During the search and internet marketing version of March Madness that is otherwise known as SMX West, Google Distinguished Engineer Matt Cutts announced new updates with Google’s Penguin and Panda algorithms, along with new link network targets in 2013.
Speaking as part of The Search Police panel, Google’s head of search spam claimed there will be a large Penguin update in 2013 – an update that he believes will be one of the more talked-about Google algorithm updates this year. According to Cutts, Google’s search quality team is working on a major update to the Penguin algorithm, one Cutts termed “very significant”.
Since the last Penguin update on record was Penguin 3 in October of 2012 (with Penguin 2 coming in May of 2012, and the initial release a month earlier), the new feathers on this Penguin will no doubt be significant and shiny – and will likely send ripples up and down the SEO industry iceberg.
The impending Panda algorithm update was followed by an additional announcement by Cutts just two days later, on March 13, and marked the first update since version 24 on January 22, 2013. This move meant that the Panda algorithm will soon be more integrated into Google’s overall continuous algorithm updates – meaning that Panda refreshes will start to be less severe and noticeable to webmasters and SEO masters. The upcoming Panda updates will be more real-time, as opposed to being pushed out manually.
As for the link network, Cutts confirmed that Google had recently targeted a link network for penalization, and will go after even more as 2013 unfolds. Cutts said that Google will even release another update in the next week or two that specifically targets another large link network.

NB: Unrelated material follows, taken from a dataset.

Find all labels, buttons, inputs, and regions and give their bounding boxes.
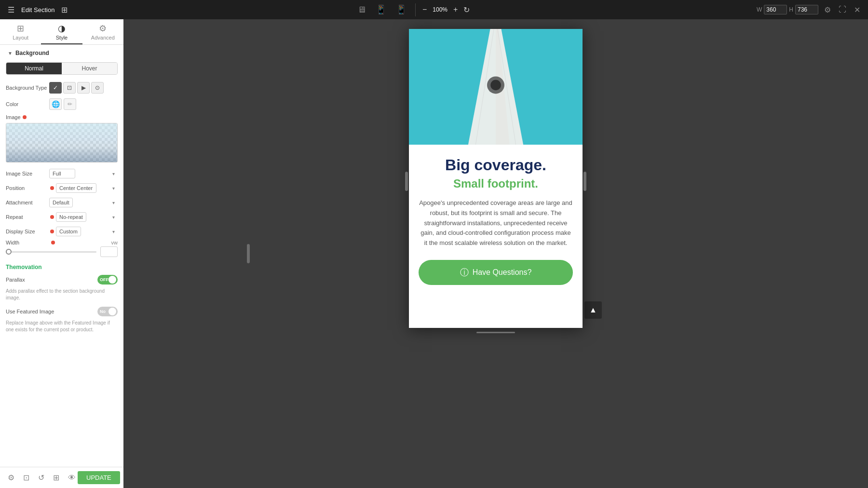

Google has infamously penalized link networks several times over the years, with the BuildMyRank.com link network being one of the most recent to feel the online giant’s wrath. In fact, Google has gone on record time and time again by claiming that paid links can and will result in a penalty – something that came to fruition recently when U.K.-based online floral giant Interflora was busted in a paid-link sting.
But just what does all of this mean for your webmaster? Your SEO specialist? Your business? Your brand? Your bottom line?
And as 2013 kicks into full swing, just how can one stay out of the proverbial Google jungle?
Much of the answer, as is often the case in many of life’s endeavors, can be found in one word:
As a great tagline once proclaimed, Quality should be Job One. That (allegedly) applied to Ford and its automobiles in the 1980s, and it applies equally to your brand and your SEO content in 2013…and beyond.
You can start by creating content for the sake of content – and the human beings who crave and consume it. And NOT doing so simply for SEO purposes.
Give people something they want to read. Something that answers a question about a topic. Such as your product. Your services. Wider issues across your industry. Or even bigger-picture topics that transcend your business, its offerings and its category.
In other words, if you want to stay out of the Google jungle, learn to really see the jungle for the trees.
Another way to fine-tune this kind of focus is to concentrate less on “getting links”…and instead turn the clock and the page back to the more traditional methods and practices of “getting coverage.”
Type “tips on getting coverage” into Google’s search engine (remember when that was the only thing Google was known for?), and you’ll be hit with a barrage of tips, techniques, recommendations, suggestions and even edicts from a wide array of marketing mavens, PR professionals and other self-anointed experts.
Of course, like anything, there is no one-size-fits-all answer when it comes to this topic. But one would do well to follow certain pieces of advice on this topic, including (but certainly not limited to):
- Read and research relentlessly: It’s been said that life is for learning. And as long as you’re living, you can be learning. And doing the reading and research that leads to learning. The more you broaden and polish the scope of your knowledge about not just your business, but the industry and world it exists in, the more you’ll naturally gravitate towards others who are curious and inquisitive. And the more quality content you will produce…and they will read, share, guest publish, etc. It’s wise to use social media in this capacity, particularly Twitter. You can learn more about how to use social media to boost your business with our informative and FREE social media eBook.
- Build relationships: Media types can be a fickle bunch at times, and many of them have been conditioned to be somewhat skeptical, if not outright jaded. But just like anyone else, they are human beings. And the stronger, realer and more solid your relationship is with them…the better your chances of receiving media coverage. Connecting in person over a cup of coffee never hurts matters, nor does sending out solid, detailed and to-the-point story press releases and “pitches.” Again, social media is a wonderful ally here, especially Twitter – which has become a flat-out necessity for reporters and newshounds everywhere. You’ll also want to publish your press releases on your website.
- Write and publish eBooks and Whitepapers: You’ll want to keep your blog fresh and flowing and chock-full of informative goodness, of course. But you can make even more progress towards receiving solid media coverage if you also produce and publish informative eBooks and Whitepapers. These are great to not only place on your blog for digital distribution, but also to physically produce and provide as handouts following speaking engagements and appearances at conferences and seminars.
These are just a few examples of the kind of thinking and execution that will not only keep you safe and clear from the tangled mess of the Google jungle, but also ultimately get you the links that are actually worth something.
What do you think? Have you had any experiences – either in or out of the Google jungle – that you want to share with us? If so, we’d love to hear your stories and feedback in the comments section below.